Is Your Data Center AI-Ready? Immersion Cooling Could Be the Key to Tackle AI Demands
The AI boom is sparking an urge among companies to optimize data center energy use, and here’s why it matters. Data centers already consume roughly 2% of the world’s power and account for about 1% of global greenhouse gas emissions, and as artificial intelligence (AI) advances at breakneck speed, the demand for computational power has surged, creating new challenges for data centers all over the world.
Our everyday activities such as streaming, storing information, or meeting online, contribute to the increased demand. But AI, especially when it comes to the immense computational load of machine learning and deep learning, is the biggest driver yet.
The International Energy Agency (IEA) projects that data center energy consumption will double by 2026 – a trend that also means climate implications. So, what’s the solution? Beyond powering data centers with renewable energy sources, which tech giants claim to be working towards, another innovative approach is gaining traction: maximizing energy efficiency with immersion cooling.

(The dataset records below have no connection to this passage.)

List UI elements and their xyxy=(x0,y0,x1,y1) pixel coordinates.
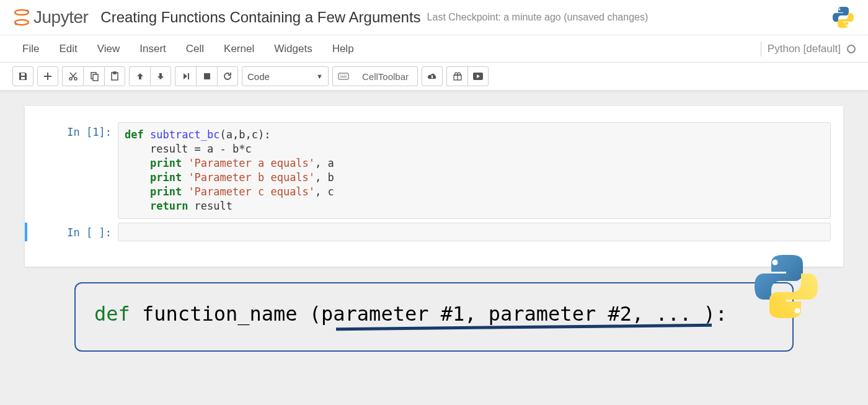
stop-button[interactable] xyxy=(196,66,217,86)
menu-kernel[interactable]: Kernel xyxy=(214,39,264,59)
cut-button[interactable] xyxy=(62,66,83,86)
svg-point-4 xyxy=(839,9,841,11)
jupyter-logo[interactable]: Jupyter xyxy=(12,7,88,27)
cell-input[interactable] xyxy=(118,223,831,241)
toolbar: Code ▼ CellToolbar xyxy=(0,63,868,91)
code-cell[interactable]: In [1]: def subtract_bc(a,b,c): result =… xyxy=(25,122,843,219)
syntax-annotation: def function_name (parameter #1, paramet… xyxy=(74,282,794,352)
upload-button[interactable] xyxy=(422,66,443,86)
cell-type-select[interactable]: Code ▼ xyxy=(242,66,329,86)
keyboard-icon xyxy=(338,73,349,80)
cell-type-value: Code xyxy=(247,71,270,82)
def-keyword: def xyxy=(94,302,130,326)
copy-button[interactable] xyxy=(83,66,104,86)
svg-point-2 xyxy=(26,9,29,12)
svg-point-7 xyxy=(74,78,77,80)
move-down-button[interactable] xyxy=(150,66,171,86)
arrow-up-icon xyxy=(136,72,144,81)
menu-file[interactable]: File xyxy=(12,39,49,59)
play-icon xyxy=(472,72,484,81)
menubar: FileEditViewInsertCellKernelWidgetsHelp … xyxy=(0,35,868,63)
paste-button[interactable] xyxy=(104,66,125,86)
svg-rect-9 xyxy=(93,74,98,81)
svg-rect-12 xyxy=(204,73,210,79)
menu-help[interactable]: Help xyxy=(322,39,364,59)
step-forward-icon xyxy=(182,72,190,81)
syntax-text: function_name (parameter #1, parameter #… xyxy=(130,302,727,326)
kernel-idle-icon xyxy=(847,45,856,53)
menu-insert[interactable]: Insert xyxy=(130,39,176,59)
code-cell[interactable]: In [ ]: xyxy=(25,223,843,241)
gift-icon xyxy=(453,71,463,81)
python-logo xyxy=(749,249,823,324)
chevron-down-icon: ▼ xyxy=(316,73,323,80)
scissors-icon xyxy=(68,71,78,81)
jupyter-icon xyxy=(12,8,31,27)
gift-button[interactable] xyxy=(446,66,467,86)
paste-icon xyxy=(110,71,120,81)
notebook-title[interactable]: Creating Functions Containing a Few Argu… xyxy=(100,9,420,26)
notebook-container: In [1]: def subtract_bc(a,b,c): result =… xyxy=(25,106,843,267)
move-up-button[interactable] xyxy=(129,66,150,86)
menu-widgets[interactable]: Widgets xyxy=(264,39,322,59)
run-button[interactable] xyxy=(175,66,196,86)
refresh-icon xyxy=(223,71,232,81)
arrow-down-icon xyxy=(156,72,165,81)
svg-point-3 xyxy=(15,23,17,25)
restart-button[interactable] xyxy=(217,66,238,86)
svg-point-16 xyxy=(773,259,778,265)
save-icon xyxy=(18,71,28,81)
checkpoint-text: Last Checkpoint: a minute ago (unsaved c… xyxy=(427,12,649,23)
svg-point-6 xyxy=(69,78,72,80)
svg-rect-13 xyxy=(339,73,348,79)
celltoolbar-label[interactable]: CellToolbar xyxy=(353,66,418,86)
add-cell-button[interactable] xyxy=(37,66,58,86)
menu-cell[interactable]: Cell xyxy=(176,39,214,59)
kernel-indicator: Python [default] xyxy=(753,42,856,56)
save-button[interactable] xyxy=(12,66,33,86)
stop-icon xyxy=(203,73,211,80)
plus-icon xyxy=(43,72,52,81)
copy-icon xyxy=(89,71,99,81)
kernel-name[interactable]: Python [default] xyxy=(768,43,841,55)
input-prompt: In [1]: xyxy=(37,122,118,219)
header: Jupyter Creating Functions Containing a … xyxy=(0,0,868,35)
menu-edit[interactable]: Edit xyxy=(49,39,87,59)
cloud-upload-icon xyxy=(427,72,438,81)
python-logo xyxy=(831,5,856,30)
input-prompt: In [ ]: xyxy=(37,223,118,241)
video-button[interactable] xyxy=(467,66,489,86)
svg-point-17 xyxy=(795,308,800,313)
command-palette-button[interactable] xyxy=(332,66,353,86)
brand-text: Jupyter xyxy=(33,7,88,27)
cell-input[interactable]: def subtract_bc(a,b,c): result = a - b*c… xyxy=(118,122,831,219)
menu-view[interactable]: View xyxy=(87,39,130,59)
svg-point-5 xyxy=(846,25,848,27)
svg-rect-11 xyxy=(113,72,116,74)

The sheer volume of data processed and stored by AI systems, especially those driven by latest GPUs, requires exceptional power and cooling solutions to maintain performance and reliability. Traditional air-cooling systems, while effective, are limited in their ability to handle the extreme heat generated by high-performance computing (HPC) setups. Enter immersion cooling, an innovative and space-efficient solution poised to redefine data center cooling in the AI age.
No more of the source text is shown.